- **EXERCISE DESCRIPTION**: Within the records, find every line that includes the word "Last" and copy it.

- **TASK INPUTS**:

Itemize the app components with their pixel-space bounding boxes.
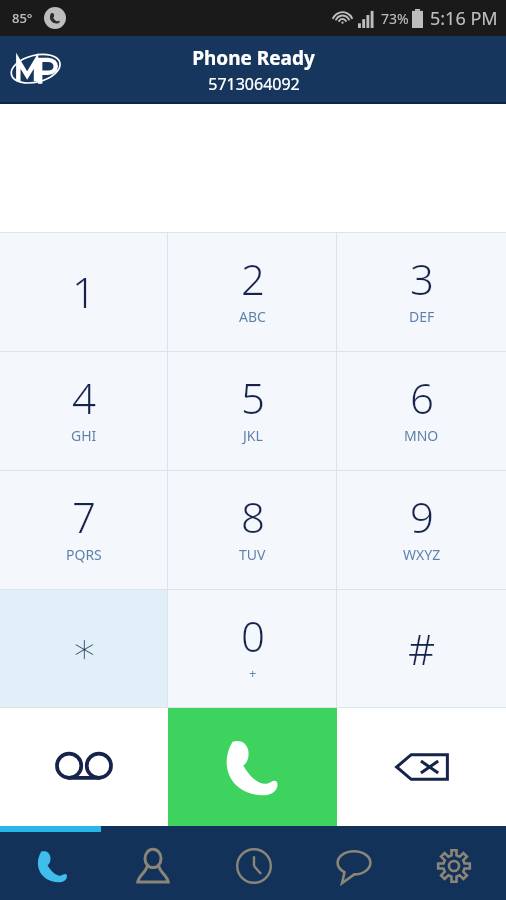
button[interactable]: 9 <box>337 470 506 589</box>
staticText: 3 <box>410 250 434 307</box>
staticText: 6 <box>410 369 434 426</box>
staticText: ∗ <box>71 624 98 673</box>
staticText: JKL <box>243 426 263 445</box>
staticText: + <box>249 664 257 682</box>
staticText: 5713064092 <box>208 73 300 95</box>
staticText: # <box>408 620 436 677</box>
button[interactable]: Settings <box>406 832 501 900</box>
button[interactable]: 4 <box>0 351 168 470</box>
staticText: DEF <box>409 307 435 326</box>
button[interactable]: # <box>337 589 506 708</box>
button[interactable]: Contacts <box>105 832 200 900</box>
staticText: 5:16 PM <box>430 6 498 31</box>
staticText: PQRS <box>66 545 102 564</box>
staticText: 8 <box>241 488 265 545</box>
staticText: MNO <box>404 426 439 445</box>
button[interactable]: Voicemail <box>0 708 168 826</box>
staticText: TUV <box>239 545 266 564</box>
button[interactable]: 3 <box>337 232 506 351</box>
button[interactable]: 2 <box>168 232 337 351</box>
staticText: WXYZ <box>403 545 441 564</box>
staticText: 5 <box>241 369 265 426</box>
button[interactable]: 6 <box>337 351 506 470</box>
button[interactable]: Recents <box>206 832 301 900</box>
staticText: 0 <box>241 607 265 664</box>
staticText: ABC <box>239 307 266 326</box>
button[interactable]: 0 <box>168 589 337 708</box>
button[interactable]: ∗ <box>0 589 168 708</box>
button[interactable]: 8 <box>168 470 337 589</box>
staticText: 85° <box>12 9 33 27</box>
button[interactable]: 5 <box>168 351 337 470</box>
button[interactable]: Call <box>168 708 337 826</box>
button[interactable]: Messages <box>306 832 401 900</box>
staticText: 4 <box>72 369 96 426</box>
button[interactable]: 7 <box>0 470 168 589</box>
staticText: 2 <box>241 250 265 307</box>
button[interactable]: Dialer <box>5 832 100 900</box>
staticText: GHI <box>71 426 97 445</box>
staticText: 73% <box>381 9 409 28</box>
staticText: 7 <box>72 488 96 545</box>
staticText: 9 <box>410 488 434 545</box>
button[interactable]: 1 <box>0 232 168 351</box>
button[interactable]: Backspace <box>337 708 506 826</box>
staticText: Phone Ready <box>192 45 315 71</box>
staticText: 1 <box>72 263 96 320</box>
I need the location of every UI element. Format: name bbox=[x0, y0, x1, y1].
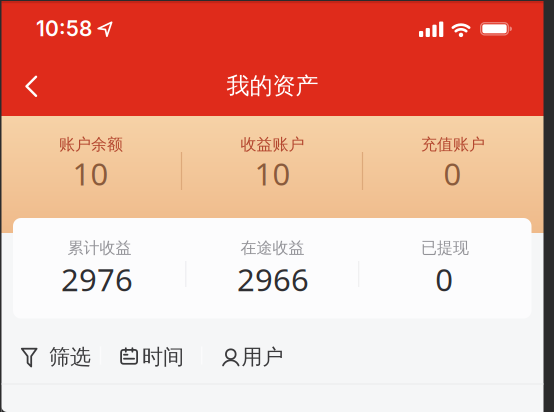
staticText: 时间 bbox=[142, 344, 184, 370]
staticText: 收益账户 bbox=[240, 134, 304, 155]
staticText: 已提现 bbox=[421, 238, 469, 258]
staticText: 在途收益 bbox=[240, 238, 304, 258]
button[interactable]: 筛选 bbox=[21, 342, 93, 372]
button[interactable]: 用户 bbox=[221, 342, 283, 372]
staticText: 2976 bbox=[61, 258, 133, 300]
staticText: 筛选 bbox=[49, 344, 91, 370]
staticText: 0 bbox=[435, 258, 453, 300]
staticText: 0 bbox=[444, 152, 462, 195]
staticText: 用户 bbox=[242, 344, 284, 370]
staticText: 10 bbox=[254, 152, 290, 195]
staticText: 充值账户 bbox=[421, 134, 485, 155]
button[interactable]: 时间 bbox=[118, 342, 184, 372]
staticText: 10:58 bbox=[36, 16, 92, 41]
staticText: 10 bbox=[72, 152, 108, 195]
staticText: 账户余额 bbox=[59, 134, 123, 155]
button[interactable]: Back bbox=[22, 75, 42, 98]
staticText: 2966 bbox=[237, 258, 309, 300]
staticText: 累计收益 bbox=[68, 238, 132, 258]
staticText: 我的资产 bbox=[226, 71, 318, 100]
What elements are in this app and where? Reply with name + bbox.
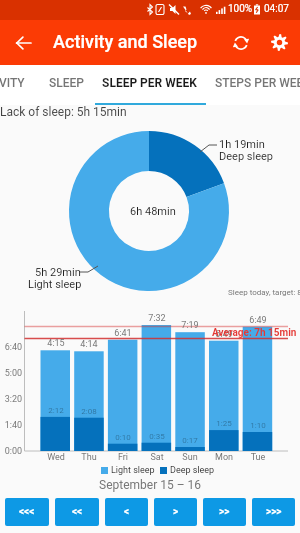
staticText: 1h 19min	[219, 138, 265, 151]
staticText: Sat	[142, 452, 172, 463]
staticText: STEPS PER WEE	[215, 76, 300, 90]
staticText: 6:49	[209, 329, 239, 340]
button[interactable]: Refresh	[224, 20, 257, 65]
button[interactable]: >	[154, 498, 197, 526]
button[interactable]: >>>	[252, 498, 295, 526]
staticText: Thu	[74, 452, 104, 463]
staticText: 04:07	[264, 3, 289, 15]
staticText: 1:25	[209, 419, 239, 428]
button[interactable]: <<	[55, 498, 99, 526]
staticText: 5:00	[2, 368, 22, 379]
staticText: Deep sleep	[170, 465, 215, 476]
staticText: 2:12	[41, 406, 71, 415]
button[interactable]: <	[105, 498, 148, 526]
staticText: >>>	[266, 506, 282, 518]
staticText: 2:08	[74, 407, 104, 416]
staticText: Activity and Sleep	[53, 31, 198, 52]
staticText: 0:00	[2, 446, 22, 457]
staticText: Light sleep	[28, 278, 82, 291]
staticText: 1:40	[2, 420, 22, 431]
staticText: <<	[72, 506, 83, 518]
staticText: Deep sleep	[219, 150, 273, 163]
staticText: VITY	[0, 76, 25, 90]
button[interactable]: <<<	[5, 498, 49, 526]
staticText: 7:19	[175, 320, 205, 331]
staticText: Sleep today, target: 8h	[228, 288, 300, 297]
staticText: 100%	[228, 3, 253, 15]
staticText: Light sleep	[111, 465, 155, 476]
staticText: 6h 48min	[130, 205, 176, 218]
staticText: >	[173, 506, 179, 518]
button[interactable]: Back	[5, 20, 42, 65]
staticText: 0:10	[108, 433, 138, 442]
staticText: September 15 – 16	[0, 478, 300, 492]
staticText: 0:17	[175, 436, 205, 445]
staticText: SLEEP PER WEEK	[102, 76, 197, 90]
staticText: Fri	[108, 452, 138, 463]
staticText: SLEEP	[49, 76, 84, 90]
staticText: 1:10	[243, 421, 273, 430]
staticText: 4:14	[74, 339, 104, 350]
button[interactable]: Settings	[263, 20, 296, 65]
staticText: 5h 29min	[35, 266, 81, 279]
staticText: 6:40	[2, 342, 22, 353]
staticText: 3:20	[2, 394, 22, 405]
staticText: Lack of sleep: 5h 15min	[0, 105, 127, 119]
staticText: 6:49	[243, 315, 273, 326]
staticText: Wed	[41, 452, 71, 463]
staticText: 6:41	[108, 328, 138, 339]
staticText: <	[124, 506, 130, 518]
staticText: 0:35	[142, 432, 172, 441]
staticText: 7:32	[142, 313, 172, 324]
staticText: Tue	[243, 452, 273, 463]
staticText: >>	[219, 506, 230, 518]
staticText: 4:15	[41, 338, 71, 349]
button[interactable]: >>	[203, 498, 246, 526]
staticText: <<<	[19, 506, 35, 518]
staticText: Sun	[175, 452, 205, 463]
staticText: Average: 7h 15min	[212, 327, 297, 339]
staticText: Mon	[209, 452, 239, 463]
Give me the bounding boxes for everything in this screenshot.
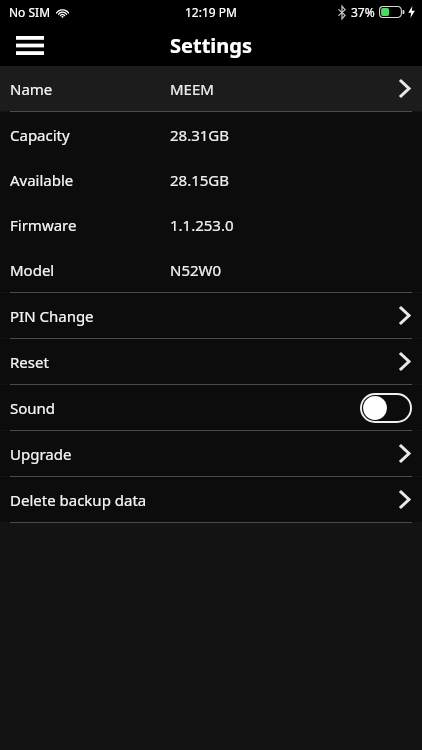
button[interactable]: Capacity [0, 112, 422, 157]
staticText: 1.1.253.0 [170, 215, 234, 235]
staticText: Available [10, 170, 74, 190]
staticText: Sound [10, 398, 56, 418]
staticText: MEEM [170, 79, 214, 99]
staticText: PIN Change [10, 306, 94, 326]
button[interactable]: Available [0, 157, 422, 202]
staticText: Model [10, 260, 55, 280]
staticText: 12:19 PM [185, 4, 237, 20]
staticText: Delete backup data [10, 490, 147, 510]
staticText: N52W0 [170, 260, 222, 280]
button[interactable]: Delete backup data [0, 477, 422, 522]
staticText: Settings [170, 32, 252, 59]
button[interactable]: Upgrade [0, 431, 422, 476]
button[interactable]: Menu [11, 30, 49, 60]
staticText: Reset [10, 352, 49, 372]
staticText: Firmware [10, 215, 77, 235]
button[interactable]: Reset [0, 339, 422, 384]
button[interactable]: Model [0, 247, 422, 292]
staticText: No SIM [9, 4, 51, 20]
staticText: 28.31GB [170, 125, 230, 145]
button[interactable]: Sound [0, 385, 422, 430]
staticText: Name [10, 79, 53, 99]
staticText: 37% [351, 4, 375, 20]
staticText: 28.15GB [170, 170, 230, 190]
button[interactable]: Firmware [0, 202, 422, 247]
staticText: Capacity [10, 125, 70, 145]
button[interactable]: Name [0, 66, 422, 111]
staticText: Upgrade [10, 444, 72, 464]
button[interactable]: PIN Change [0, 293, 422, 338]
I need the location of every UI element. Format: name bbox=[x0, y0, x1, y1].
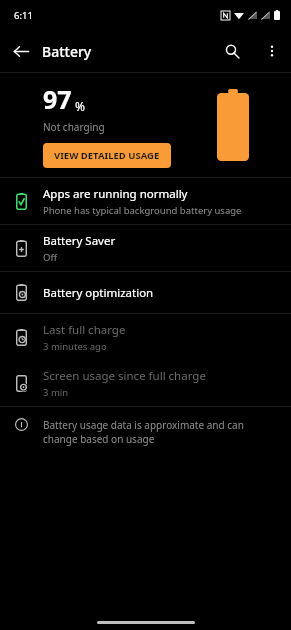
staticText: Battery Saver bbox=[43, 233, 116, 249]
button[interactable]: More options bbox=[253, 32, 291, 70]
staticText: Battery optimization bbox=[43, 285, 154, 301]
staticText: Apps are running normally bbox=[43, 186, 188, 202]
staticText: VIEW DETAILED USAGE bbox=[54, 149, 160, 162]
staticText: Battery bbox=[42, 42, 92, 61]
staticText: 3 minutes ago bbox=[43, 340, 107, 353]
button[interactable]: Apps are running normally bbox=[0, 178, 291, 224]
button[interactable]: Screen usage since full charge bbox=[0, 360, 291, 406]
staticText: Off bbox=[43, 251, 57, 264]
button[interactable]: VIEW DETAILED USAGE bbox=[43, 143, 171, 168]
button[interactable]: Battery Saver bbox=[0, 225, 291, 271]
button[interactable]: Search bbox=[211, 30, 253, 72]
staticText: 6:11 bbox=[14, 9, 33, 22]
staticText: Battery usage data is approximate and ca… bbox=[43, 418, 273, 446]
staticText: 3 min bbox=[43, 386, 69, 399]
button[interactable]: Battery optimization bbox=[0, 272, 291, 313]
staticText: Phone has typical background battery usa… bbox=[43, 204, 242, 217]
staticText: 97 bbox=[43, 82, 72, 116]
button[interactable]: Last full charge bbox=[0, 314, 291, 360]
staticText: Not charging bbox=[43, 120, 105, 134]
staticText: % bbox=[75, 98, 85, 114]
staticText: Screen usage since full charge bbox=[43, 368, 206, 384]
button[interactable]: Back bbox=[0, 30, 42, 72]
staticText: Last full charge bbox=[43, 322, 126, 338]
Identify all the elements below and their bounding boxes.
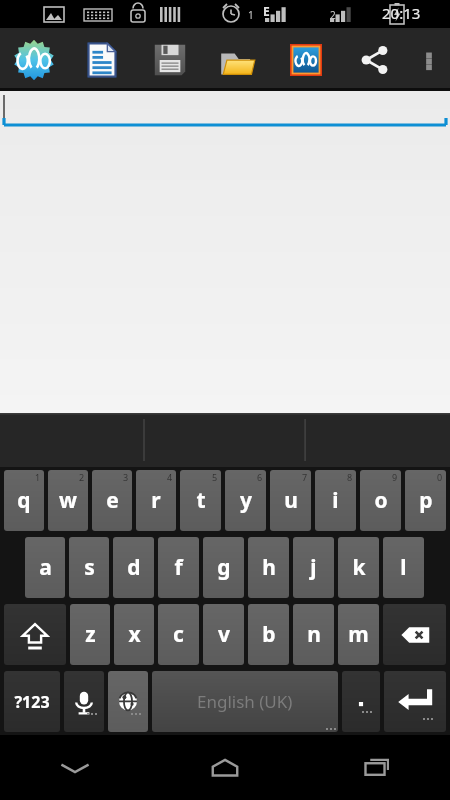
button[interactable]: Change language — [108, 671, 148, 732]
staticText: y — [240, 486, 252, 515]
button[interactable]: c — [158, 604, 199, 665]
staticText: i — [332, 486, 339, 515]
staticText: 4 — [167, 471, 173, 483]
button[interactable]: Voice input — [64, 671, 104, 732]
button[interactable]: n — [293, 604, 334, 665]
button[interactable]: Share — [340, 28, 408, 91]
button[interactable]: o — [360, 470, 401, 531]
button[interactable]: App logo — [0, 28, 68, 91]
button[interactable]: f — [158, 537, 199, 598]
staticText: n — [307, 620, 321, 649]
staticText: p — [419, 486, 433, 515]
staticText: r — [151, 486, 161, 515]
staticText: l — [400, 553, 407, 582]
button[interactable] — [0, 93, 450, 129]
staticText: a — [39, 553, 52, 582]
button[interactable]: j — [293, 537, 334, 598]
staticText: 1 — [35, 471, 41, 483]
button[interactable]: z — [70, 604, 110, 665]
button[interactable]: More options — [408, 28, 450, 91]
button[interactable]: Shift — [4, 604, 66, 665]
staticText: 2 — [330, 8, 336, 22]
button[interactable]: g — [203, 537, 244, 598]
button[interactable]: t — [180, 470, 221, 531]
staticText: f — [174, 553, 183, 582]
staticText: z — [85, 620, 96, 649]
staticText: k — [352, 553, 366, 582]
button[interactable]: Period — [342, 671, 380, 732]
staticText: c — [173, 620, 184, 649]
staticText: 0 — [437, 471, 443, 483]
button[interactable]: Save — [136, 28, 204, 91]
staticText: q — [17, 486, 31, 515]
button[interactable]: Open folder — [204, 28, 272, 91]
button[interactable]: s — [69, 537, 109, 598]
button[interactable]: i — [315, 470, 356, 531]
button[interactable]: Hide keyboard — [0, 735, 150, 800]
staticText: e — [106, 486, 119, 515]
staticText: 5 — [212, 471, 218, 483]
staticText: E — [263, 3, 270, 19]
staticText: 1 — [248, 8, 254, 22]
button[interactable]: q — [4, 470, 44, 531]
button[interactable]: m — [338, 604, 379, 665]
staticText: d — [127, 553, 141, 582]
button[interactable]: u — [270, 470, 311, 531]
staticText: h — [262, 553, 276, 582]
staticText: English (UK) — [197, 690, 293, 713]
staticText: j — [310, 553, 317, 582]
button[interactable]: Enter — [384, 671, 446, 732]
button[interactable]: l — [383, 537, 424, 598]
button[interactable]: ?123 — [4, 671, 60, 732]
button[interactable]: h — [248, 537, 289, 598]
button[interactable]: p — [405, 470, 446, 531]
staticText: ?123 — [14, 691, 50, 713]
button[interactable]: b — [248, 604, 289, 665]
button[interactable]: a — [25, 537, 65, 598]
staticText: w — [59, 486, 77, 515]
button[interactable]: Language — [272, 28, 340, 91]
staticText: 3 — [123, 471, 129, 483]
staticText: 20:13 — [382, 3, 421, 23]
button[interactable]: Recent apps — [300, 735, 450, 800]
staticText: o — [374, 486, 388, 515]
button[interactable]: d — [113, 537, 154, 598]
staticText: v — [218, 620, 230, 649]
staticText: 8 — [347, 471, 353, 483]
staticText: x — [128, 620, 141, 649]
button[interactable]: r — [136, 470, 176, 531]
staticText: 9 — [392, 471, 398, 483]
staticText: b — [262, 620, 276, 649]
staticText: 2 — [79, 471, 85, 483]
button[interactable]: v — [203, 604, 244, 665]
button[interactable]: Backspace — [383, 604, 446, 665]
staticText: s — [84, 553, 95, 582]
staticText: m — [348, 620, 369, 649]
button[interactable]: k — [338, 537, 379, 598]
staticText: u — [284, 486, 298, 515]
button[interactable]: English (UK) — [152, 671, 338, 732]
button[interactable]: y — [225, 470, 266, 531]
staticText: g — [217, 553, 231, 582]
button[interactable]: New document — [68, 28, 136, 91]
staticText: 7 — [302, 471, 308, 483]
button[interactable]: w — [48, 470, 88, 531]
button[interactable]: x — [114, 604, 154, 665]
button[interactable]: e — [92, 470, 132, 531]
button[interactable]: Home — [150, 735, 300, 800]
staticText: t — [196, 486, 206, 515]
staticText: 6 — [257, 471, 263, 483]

- **TASK RESULT**:
button[interactable]: Last full charge bbox=[0, 314, 291, 360]
staticText: Last full charge bbox=[43, 322, 126, 338]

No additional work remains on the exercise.